Direct na de operatie leggen we op de operatieafdeling een gipsverband aan en krijgt u advies over de periode waarin u uw been niet mag belasten. En over hoe lang u het gips moet dragen. Gemiddeld is dat 8 – 12 weken (afhankelijk van welke operatie u heeft gehad). Een deel van die periode mag u het gips niet belasten en een deel van die periode wel. De hele gipsperiode loopt u met krukken. Het gips mag niet nat worden. Voor het douchen kunt u op de gipskamer of in de thuiszorgwinkel een speciale hoes kopen.
<foto gipsspalk>
Drain
Bij operaties aan de enkel kan er tijdens de operatie een drain in de wond achter worden gelaten om bloed en wondvocht af te voeren. Deze wordt meestal de dag na de operatie weer verwijderd.
Schroeven
Inwendige schroeven mogen gewoon blijven zitten, tenzij ze na een tijdje klachten geven.
Pijnstilling
Het is belangrijk dat u zo min mogelijk pijn heeft na de operatie, maar ook gedurende het herstel. Direct na de operatie kan uw been nog verdoofd zijn. Eenmaal op de afdeling krijgt u een ‘pijntray’ om de pijn die na de operatie ontstaat te bestrijden. Hierin zitten pijnstillers voor de dag van de operatie en de dagen daarna. In sommige gevallen kiezen we voor een easypump. Dit kleine balvormige pompje bevestigen we aan het systeem dat we voor de operatie gebruiken om de zenuw van het onderbeen te verdoven. Dit systeem werkt meestal zeer goed pijnstillend, geeft weinig bijwerkingen en u kunt vaak eerder naar huis. Heeft u ondanks de medicatie te veel pijn? Waarschuw dan een verpleegkundige.

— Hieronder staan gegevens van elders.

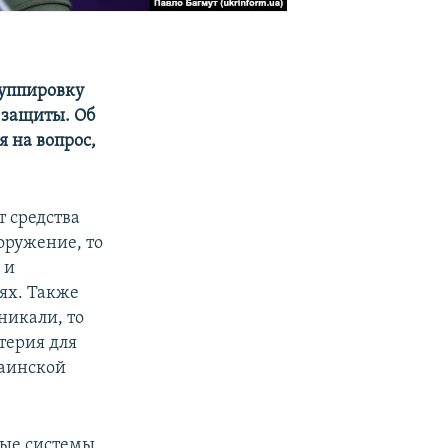
руппировку
 защиты. Об
 на вопрос,
т средства
оружение, то
 и
ях. Также
никали, то
терия для
раинской
ные системы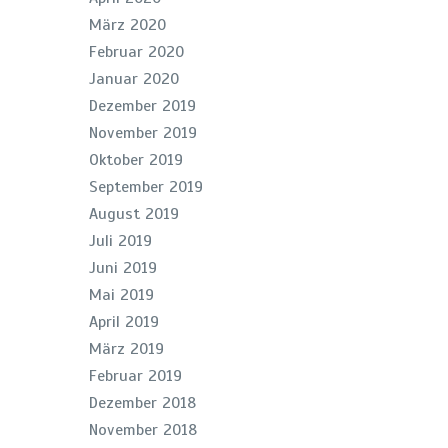
März 2020
Februar 2020
Januar 2020
Dezember 2019
November 2019
Oktober 2019
September 2019
August 2019
Juli 2019
Juni 2019
Mai 2019
April 2019
März 2019
Februar 2019
Dezember 2018
November 2018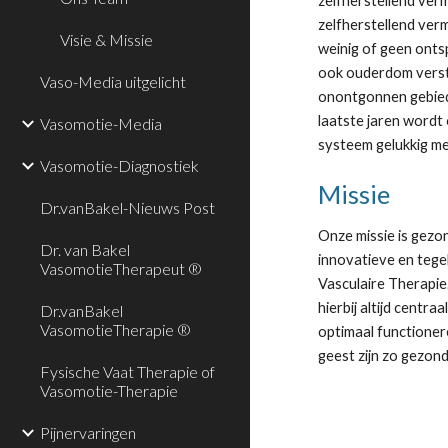
zelfherstellend ver
zelfherstellend verm
Visie & Missie
weinig of geen onts
ook ouderdom versto
Vaso-Media uitgelicht
onontgonnen gebied, 
laatste jaren wordt 
Vasomotie-Media
systeem gelukkig m
Vasomotie-Diagnostiek
Missie
Dr.vanBakel-Nieuws Post
Onze missie is gezo
Dr. van Bakel
innovatieve en tegel
VasomotieTherapeut ®
Vasculaire Therapie
hierbij altijd centr
Dr.vanBakel
VasomotieTherapie ®
optimaal functioner
geest zijn zo gezond 
Fysische Vaat Therapie of
Vasomotie-Therapie
Pijnervaringen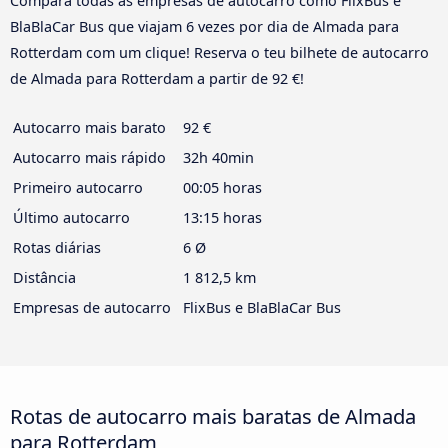
Compara todas as empresas de autocarro como FlixBus e
BlaBlaCar Bus que viajam 6 vezes por dia de Almada para
Rotterdam com um clique! Reserva o teu bilhete de autocarro
de Almada para Rotterdam a partir de 92 €!
Autocarro mais barato
92 €
Autocarro mais rápido
32h 40min
Primeiro autocarro
00:05 horas
Último autocarro
13:15 horas
Rotas diárias
6 Ø
Distância
1 812,5 km
Empresas de autocarro
FlixBus e BlaBlaCar Bus
Rotas de autocarro mais baratas de Almada
para Rotterdam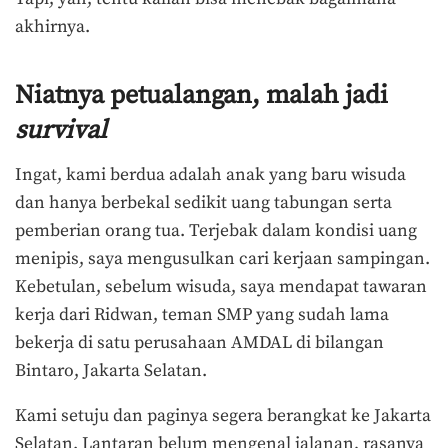
akhirnya.
Niatnya petualangan, malah jadi
survival
Ingat, kami berdua adalah anak yang baru wisuda
dan hanya berbekal sedikit uang tabungan serta
pemberian orang tua. Terjebak dalam kondisi uang
menipis, saya mengusulkan cari kerjaan sampingan.
Kebetulan, sebelum wisuda, saya mendapat tawaran
kerja dari Ridwan, teman SMP yang sudah lama
bekerja di satu perusahaan AMDAL di bilangan
Bintaro, Jakarta Selatan.
Kami setuju dan paginya segera berangkat ke Jakarta
Selatan. Lantaran belum mengenal jalanan, rasanya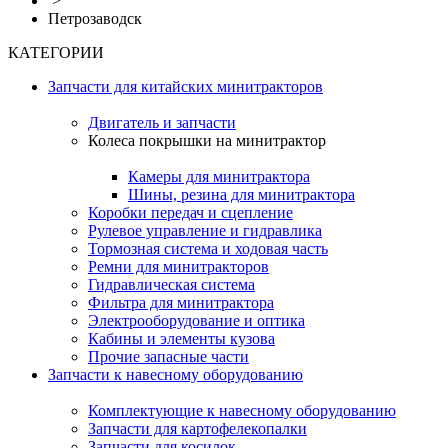
>
Петрозаводск
КАТЕГОРИИ
Запчасти для китайских минитракторов
Двигатель и запчасти
Колеса покрышки на минитрактор
Камеры для минитрактора
Шины, резина для минитрактора
Коробки передач и сцепление
Рулевое управление и гидравлика
Тормозная система и ходовая часть
Ремни для минитракторов
Гидравлическая система
Фильтра для минитрактора
Электрооборудование и оптика
Кабины и элементы кузова
Прочие запасные части
Запчасти к навесному оборудованию
Комплектующие к навесному оборудованию
Запчасти для картофелекопалки
Запчасти для косилок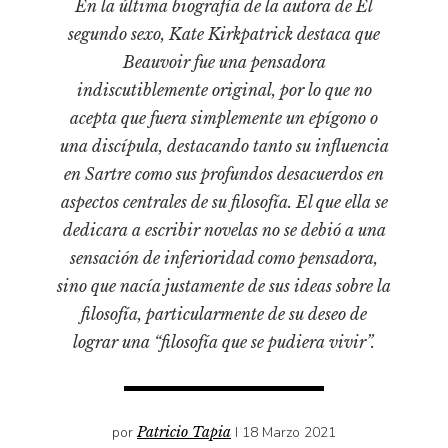
En la última biografía de la autora de El
Pensamiento ilustrado
segundo sexo, Kate Kirkpatrick destaca que
Personaje
Beauvoir fue una pensadora
Personajes secundarios
indiscutiblemente original, por lo que no
Política
acepta que fuera simplemente un epígono o
una discípula, destacando tanto su influencia
Relecturas
en Sartre como sus profundos desacuerdos en
Sociedad
aspectos centrales de su filosofía. El que ella se
Turismo accidental
dedicara a escribir novelas no se debió a una
Vidas paralelas
sensación de inferioridad como pensadora,
Voces y lecturas
sino que nacía justamente de sus ideas sobre la
filosofía, particularmente de su deseo de
lograr una “filosofía que se pudiera vivir”.
por
Patricio Tapia
I 18 Marzo 2021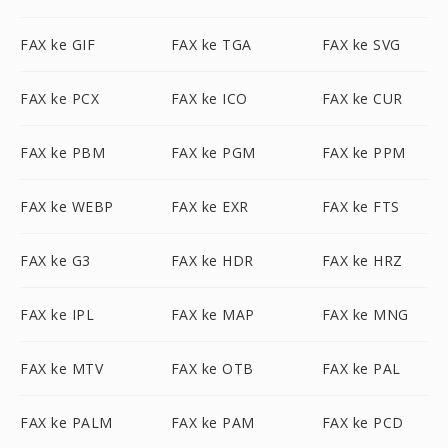
FAX ke GIF
FAX ke TGA
FAX ke SVG
FAX ke PCX
FAX ke ICO
FAX ke CUR
FAX ke PBM
FAX ke PGM
FAX ke PPM
FAX ke WEBP
FAX ke EXR
FAX ke FTS
FAX ke G3
FAX ke HDR
FAX ke HRZ
FAX ke IPL
FAX ke MAP
FAX ke MNG
FAX ke MTV
FAX ke OTB
FAX ke PAL
FAX ke PALM
FAX ke PAM
FAX ke PCD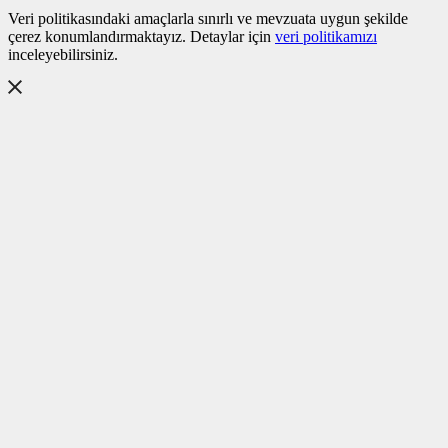
Veri politikasındaki amaçlarla sınırlı ve mevzuata uygun şekilde
çerez konumlandırmaktayız. Detaylar için
veri politikamızı
inceleyebilirsiniz.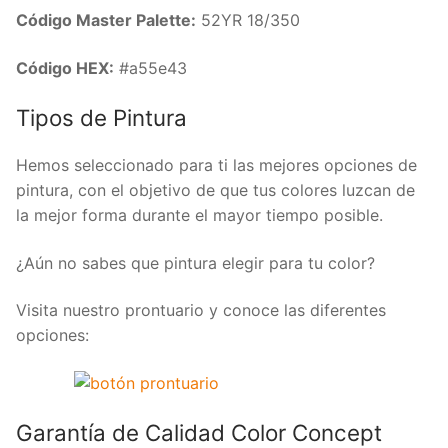
Código Master Palette:
52YR 18/350
Código HEX:
#a55e43
Tipos de Pintura
Hemos seleccionado para ti las mejores opciones de
pintura, con el objetivo de que tus colores luzcan de
la mejor forma durante el mayor tiempo posible.
¿Aún no sabes que pintura elegir para tu color?
Visita nuestro prontuario y conoce las diferentes
opciones:
Garantía de Calidad Color Concept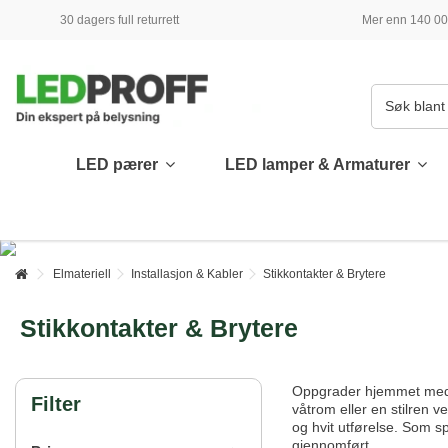
30 dagers full returrett
Mer enn 140 000
LED pærer
LED lamper & Armaturer
Elmateriell
Installasjon & Kabler
Stikkontakter & Brytere
Stikkontakter & Brytere
Oppgrader hjemmet med
Filter
våtrom eller en stilren v
og hvit utførelse. Som s
gjennomført.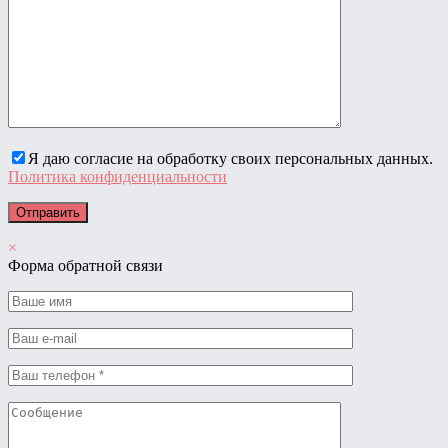
Я даю согласие на обработку своих персональных данных.
Политика конфиденциальности
×
Форма обратной связи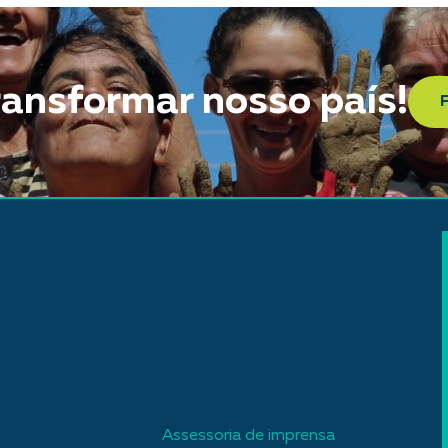
ransformar nosso país!
Assessoria de imprensa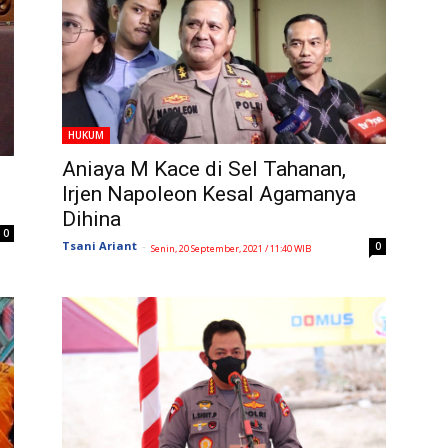
HUKUM
Aniaya M Kace di Sel Tahanan,
Irjen Napoleon Kesal Agamanya
Dihina
0
Tsani Ariant
-
0
Senin, 20 September, 2021 / 11:40 WIB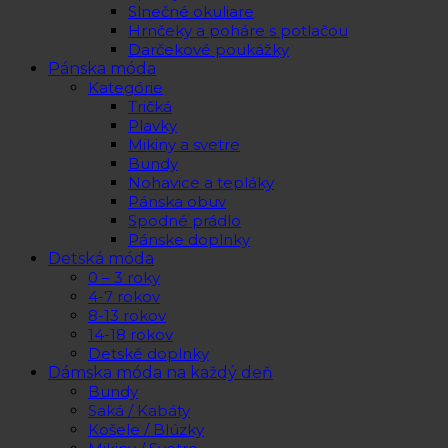
Slnečné okuliare
Hrnčeky a poháre s potlačou
Darčekové poukážky
Pánska móda
Kategórie
Tričká
Plavky
Mikiny a svetre
Bundy
Nohavice a tepláky
Pánska obuv
Spodné prádlo
Pánske doplnky
Detská móda
0 – 3 roky
4-7 rokov
8-13 rokov
14-18 rokov
Detské doplnky
Dámska móda na každý deň
Bundy
Saká / Kabáty
Košele / Blúzky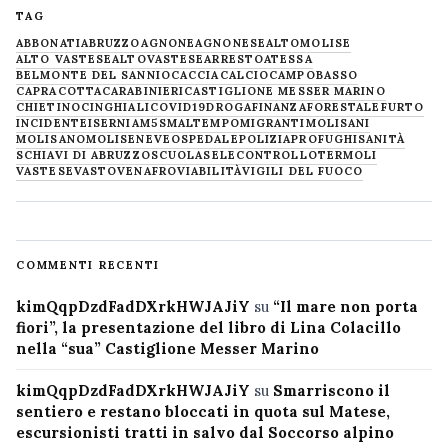
TAG
ABBONATI
ABRUZZO
AGNONE
AGNONESE
ALTOMOLISE
ALTO VASTESE
ALTOVASTESE
ARRESTO
ATESSA
BELMONTE DEL SANNIO
CACCIA
CALCIO
CAMPOBASSO
CAPRACOTTA
CARABINIERI
CASTIGLIONE MESSER MARINO
CHIETINO
CINGHIALI
COVID19
DROGA
FINANZA
FORESTALE
FURTO
INCIDENTE
ISERNIA
M5S
MALTEMPO
MIGRANTI
MOLISANI
MOLISANO
MOLISE
NEVE
OSPEDALE
POLIZIA
PROFUGHI
SANITÀ
SCHIAVI DI ABRUZZO
SCUOLA
SELECONTROLLO
TERMOLI
VASTESE
VASTO
VENAFRO
VIABILITÀ
VIGILI DEL FUOCO
COMMENTI RECENTI
kimQqpDzdFadDXrkHWJAJiY
su
“Il mare non porta
fiori”, la presentazione del libro di Lina Colacillo
nella “sua” Castiglione Messer Marino
kimQqpDzdFadDXrkHWJAJiY
su
Smarriscono il
sentiero e restano bloccati in quota sul Matese,
escursionisti tratti in salvo dal Soccorso alpino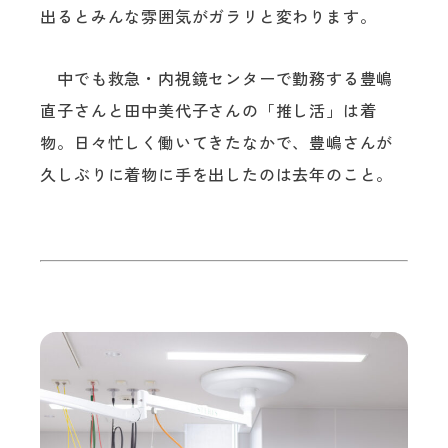
出るとみんな雰囲気がガラリと変わります。
中でも救急・内視鏡センターで勤務する豊嶋
直子さんと田中美代子さんの「推し活」は着
物。日々忙しく働いてきたなかで、豊嶋さんが
久しぶりに着物に手を出したのは去年のこと。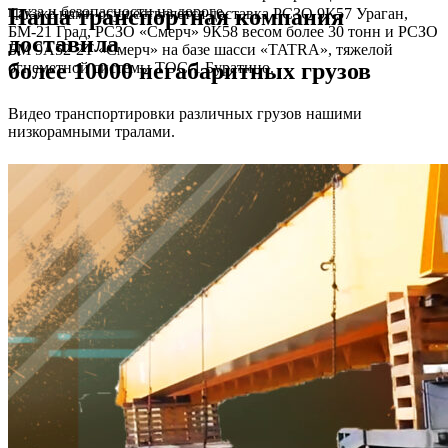
груза и безопасности на дороге.
Наша транспортная компания
Так же нами осуществляется доставка РСЗО 9К57 Ураган,
БМ-21 Град, РСЗО «Смерч» 9К58 весом более 30 тонн и РСЗО
доставила
БМ 9А52-2Т «Смерч» на базе шасси «TATRA», тяжелой
более 10000 негабаритных грузов
огнеметной системы ТОС-1 Буратино.
Видео транспортировки различных грузов нашими
низкорамными тралами.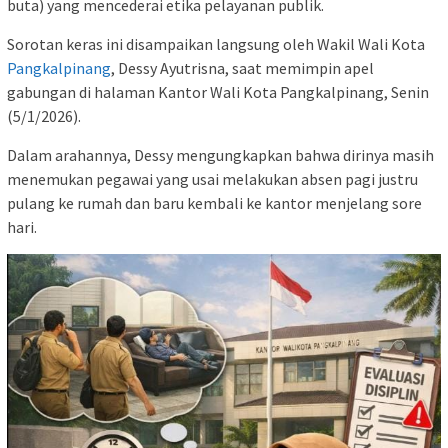
buta) yang mencederai etika pelayanan publik.
Sorotan keras ini disampaikan langsung oleh Wakil Wali Kota
Pangkalpinang
, Dessy Ayutrisna, saat memimpin apel
gabungan di halaman Kantor Wali Kota Pangkalpinang, Senin
(5/1/2026).
Dalam arahannya, Dessy mengungkapkan bahwa dirinya masih
menemukan pegawai yang usai melakukan absen pagi justru
pulang ke rumah dan baru kembali ke kantor menjelang sore
hari.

Lees hier aanvullende informatie over anesthesie en pijnbehandeling bij uw operatie en de pijnpomp.
Bloedverdunnende middelen
Na de operatie zijn bloedverdunners erg belangrijk. Deze zorgen ervoor dat u geen stolsels in uw bloedvaten krijgt (trombose). U krijgt direct na uw operatie uitleg van een verpleegkundige over hoe u uzelf kunt injecteren met bloedverdunnende middelen. U blijft deze injecties zetten zolang uw onderbeen in het gips zit. Heeft u iets anders afgesproken met de apotheek dan volgt u die instructies.